Start of THE RECORDS
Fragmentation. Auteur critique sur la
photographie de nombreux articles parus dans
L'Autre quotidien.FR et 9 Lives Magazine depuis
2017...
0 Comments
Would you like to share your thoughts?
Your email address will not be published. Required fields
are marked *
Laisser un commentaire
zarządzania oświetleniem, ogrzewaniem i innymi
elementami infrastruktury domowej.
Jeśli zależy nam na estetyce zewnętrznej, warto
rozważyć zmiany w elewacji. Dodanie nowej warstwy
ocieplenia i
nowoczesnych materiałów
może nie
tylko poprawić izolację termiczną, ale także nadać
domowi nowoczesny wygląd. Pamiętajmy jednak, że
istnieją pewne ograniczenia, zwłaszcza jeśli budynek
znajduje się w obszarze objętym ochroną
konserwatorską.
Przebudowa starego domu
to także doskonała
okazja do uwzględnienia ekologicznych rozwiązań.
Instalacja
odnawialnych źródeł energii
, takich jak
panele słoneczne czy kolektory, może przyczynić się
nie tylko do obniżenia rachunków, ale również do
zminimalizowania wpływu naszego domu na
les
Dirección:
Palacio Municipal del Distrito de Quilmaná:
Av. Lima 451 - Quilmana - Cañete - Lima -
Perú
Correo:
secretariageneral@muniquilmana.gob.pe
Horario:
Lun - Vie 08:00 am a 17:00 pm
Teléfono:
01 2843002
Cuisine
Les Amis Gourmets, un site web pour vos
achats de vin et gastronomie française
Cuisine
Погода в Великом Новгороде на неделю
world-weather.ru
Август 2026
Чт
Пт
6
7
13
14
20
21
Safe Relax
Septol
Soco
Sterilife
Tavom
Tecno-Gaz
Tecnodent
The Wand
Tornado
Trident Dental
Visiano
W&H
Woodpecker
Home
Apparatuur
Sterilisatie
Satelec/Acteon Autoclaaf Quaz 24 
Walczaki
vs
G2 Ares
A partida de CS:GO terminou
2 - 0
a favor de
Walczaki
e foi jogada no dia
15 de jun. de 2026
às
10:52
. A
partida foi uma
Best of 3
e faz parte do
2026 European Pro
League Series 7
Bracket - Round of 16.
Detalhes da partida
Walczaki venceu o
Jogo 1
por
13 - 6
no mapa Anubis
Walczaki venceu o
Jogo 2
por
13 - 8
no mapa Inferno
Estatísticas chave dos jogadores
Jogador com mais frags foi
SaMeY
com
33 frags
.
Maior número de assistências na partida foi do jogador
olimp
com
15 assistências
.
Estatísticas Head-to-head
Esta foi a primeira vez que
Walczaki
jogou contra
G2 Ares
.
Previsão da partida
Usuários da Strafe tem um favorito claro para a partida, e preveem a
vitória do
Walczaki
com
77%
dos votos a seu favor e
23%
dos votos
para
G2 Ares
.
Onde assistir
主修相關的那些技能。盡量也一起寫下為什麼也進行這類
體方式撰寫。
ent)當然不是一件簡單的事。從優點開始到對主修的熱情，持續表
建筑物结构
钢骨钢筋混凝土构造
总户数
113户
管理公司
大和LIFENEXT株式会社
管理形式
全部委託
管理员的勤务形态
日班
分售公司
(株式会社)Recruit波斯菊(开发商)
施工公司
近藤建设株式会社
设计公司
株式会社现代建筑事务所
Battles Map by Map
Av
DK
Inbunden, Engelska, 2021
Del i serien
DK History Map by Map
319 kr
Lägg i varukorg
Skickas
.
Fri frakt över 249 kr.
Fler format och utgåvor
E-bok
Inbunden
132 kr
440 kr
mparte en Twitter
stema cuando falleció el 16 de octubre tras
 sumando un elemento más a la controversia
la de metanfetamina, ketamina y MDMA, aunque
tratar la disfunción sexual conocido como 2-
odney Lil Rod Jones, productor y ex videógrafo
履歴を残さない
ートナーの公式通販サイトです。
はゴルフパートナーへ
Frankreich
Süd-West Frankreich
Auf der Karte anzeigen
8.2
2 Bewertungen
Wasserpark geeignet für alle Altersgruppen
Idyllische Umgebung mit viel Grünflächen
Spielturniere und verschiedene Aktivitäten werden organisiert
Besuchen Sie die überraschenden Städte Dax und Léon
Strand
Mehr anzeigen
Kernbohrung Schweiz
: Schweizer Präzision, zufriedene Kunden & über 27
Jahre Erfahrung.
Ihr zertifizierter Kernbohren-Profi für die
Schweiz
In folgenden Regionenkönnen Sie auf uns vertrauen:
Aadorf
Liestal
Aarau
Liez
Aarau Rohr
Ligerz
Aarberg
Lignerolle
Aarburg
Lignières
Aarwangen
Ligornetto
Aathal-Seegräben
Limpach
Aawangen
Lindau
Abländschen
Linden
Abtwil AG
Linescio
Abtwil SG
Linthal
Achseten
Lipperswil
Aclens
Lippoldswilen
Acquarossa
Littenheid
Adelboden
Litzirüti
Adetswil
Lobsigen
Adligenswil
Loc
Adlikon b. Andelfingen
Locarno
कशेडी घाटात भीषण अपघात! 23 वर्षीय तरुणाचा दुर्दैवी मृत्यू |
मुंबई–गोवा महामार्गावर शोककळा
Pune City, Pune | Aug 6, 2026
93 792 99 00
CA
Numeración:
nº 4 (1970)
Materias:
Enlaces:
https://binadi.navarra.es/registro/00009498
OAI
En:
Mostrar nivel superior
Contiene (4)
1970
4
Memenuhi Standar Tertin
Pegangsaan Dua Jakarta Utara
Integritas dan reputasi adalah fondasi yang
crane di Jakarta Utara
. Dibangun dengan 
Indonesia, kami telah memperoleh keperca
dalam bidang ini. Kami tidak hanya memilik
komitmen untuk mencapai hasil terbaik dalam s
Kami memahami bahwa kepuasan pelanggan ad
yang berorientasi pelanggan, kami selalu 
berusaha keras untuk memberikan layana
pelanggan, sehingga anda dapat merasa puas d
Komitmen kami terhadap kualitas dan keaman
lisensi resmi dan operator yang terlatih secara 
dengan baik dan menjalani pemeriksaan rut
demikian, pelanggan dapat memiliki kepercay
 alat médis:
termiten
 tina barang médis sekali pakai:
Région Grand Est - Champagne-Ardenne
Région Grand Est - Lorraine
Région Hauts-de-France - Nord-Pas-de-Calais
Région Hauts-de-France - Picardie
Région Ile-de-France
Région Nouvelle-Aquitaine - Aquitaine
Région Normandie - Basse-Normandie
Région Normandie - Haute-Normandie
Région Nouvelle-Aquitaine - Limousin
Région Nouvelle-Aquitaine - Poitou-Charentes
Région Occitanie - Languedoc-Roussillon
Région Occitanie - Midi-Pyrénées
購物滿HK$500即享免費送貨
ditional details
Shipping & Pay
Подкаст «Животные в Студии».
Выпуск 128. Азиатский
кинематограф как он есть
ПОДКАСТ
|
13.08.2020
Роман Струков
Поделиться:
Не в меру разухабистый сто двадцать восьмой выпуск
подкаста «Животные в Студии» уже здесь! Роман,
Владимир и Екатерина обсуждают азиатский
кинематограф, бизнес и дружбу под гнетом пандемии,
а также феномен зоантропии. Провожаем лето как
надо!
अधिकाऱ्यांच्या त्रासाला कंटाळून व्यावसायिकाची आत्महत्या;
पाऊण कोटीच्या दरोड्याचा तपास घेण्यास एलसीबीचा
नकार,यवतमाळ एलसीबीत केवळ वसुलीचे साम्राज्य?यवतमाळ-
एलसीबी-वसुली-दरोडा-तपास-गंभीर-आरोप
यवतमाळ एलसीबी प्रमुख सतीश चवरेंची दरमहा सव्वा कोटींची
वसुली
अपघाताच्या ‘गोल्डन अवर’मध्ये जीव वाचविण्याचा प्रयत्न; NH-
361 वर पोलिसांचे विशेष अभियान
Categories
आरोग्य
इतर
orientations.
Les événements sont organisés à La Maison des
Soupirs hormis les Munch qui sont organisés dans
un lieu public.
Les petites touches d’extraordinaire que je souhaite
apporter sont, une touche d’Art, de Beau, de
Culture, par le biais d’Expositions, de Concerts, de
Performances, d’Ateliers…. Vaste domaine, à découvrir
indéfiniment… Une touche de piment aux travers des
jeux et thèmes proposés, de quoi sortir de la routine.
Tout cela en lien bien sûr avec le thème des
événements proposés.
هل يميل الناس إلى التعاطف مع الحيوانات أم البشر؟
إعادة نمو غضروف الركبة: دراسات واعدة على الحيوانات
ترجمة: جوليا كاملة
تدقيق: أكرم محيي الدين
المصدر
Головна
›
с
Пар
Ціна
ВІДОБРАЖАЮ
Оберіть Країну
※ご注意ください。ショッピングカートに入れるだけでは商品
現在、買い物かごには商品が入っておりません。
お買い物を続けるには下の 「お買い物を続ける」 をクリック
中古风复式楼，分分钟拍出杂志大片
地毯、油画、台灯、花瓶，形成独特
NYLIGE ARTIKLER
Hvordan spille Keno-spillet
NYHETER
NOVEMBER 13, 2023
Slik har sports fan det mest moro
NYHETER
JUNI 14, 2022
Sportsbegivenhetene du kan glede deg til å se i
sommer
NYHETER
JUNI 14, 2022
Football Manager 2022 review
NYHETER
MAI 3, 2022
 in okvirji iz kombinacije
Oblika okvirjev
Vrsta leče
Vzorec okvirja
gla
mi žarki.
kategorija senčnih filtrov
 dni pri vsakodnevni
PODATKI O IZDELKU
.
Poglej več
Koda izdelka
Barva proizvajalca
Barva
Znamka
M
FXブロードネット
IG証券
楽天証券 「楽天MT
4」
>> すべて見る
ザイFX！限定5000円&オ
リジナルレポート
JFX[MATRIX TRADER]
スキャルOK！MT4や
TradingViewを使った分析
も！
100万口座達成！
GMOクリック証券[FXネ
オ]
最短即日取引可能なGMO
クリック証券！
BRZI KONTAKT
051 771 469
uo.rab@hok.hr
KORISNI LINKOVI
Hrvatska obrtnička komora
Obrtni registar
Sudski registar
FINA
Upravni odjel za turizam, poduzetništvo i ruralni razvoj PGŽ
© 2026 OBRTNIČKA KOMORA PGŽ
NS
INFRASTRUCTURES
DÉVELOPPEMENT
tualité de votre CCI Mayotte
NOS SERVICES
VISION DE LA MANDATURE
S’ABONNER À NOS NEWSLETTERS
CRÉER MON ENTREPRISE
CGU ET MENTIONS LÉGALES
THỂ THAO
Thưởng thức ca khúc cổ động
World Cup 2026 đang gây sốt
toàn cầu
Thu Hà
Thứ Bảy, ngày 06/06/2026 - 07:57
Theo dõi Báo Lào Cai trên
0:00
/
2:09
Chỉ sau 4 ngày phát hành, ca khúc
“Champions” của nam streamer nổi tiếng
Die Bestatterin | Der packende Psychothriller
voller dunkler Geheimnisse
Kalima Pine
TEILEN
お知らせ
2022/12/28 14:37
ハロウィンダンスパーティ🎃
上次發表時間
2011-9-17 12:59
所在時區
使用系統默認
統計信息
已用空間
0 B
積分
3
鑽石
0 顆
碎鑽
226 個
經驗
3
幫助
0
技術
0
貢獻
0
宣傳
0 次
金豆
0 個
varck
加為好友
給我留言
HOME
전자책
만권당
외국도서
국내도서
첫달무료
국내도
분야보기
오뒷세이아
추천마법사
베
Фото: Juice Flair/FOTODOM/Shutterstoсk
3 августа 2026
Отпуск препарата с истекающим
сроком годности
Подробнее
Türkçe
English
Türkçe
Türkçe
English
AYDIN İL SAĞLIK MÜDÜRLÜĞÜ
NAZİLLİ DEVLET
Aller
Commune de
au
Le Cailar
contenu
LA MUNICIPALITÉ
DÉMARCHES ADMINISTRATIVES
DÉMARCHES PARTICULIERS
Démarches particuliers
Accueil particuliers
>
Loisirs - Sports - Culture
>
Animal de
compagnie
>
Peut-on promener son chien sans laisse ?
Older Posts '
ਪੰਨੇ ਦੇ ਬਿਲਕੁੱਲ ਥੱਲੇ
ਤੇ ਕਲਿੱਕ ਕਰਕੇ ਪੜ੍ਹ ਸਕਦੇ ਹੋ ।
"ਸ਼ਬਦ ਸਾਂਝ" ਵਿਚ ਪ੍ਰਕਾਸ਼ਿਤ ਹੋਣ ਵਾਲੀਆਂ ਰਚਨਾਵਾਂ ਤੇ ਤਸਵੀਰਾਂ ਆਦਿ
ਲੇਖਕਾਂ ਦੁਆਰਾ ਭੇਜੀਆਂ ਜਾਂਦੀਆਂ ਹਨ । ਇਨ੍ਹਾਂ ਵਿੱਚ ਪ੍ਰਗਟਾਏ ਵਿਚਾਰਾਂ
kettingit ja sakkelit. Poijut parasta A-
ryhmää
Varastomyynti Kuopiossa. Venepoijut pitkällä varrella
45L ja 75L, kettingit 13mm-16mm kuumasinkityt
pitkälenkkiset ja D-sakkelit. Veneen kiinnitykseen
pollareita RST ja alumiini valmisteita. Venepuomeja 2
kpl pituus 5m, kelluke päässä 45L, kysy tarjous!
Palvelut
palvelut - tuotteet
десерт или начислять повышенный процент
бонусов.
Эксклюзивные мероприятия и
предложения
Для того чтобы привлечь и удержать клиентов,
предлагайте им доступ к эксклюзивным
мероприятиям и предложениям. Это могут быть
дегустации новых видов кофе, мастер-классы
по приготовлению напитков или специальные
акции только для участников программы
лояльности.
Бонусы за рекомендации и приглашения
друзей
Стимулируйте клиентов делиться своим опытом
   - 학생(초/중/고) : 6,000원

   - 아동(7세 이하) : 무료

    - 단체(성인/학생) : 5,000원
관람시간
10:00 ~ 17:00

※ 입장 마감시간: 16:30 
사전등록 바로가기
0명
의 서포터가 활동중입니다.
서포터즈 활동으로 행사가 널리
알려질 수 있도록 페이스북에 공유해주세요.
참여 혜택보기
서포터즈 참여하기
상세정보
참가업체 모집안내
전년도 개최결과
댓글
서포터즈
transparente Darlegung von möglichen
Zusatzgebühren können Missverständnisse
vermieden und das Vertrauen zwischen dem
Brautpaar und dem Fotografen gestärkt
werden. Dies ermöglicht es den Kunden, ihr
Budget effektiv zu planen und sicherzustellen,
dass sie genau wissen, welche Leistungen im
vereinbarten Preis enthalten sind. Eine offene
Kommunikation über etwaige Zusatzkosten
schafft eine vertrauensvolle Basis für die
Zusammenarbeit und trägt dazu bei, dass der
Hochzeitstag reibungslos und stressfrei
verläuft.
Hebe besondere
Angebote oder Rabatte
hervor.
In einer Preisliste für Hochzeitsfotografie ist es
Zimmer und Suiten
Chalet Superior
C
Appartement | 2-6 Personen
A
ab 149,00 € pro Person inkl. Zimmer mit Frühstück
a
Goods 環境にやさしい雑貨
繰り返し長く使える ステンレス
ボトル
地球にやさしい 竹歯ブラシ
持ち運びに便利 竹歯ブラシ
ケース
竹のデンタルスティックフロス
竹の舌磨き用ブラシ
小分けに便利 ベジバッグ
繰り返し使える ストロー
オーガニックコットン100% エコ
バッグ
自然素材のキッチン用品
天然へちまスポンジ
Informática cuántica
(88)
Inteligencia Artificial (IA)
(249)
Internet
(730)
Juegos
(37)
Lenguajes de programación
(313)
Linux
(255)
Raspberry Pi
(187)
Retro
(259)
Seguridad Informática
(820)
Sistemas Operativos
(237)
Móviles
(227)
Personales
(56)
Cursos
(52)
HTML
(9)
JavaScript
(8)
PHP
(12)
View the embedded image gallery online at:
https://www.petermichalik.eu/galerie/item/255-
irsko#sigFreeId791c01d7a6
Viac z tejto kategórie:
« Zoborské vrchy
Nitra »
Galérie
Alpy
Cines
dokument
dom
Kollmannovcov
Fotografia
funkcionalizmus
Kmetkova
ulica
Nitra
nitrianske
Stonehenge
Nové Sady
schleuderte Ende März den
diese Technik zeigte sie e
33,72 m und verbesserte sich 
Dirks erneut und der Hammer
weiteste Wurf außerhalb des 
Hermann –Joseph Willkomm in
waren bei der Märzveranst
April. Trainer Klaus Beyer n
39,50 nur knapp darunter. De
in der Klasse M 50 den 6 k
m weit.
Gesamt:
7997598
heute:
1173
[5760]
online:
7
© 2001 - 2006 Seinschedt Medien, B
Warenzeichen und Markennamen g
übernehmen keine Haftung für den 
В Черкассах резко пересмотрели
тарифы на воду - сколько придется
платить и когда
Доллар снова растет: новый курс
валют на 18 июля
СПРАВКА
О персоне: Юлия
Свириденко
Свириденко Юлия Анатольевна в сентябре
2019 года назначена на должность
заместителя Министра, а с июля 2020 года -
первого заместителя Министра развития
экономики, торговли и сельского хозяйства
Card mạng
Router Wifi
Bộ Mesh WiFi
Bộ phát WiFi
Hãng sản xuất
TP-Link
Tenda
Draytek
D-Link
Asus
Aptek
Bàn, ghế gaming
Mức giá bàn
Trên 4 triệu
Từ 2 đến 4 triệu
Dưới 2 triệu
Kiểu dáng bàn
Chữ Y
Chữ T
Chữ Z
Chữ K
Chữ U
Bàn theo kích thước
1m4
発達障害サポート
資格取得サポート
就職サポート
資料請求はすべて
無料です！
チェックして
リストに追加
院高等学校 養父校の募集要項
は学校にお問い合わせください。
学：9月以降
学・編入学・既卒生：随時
End of THE RECORDS
Copy exactly, and only, the lines from the line that contains "Bàn theo kích thước" through the end of the data above.

Bàn theo kích thước
1m4
発達障害サポート
資格取得サポート
就職サポート
資料請求はすべて
無料です！
チェックして
リストに追加
院高等学校 養父校の募集要項
は学校にお問い合わせください。
学：9月以降
学・編入学・既卒生：随時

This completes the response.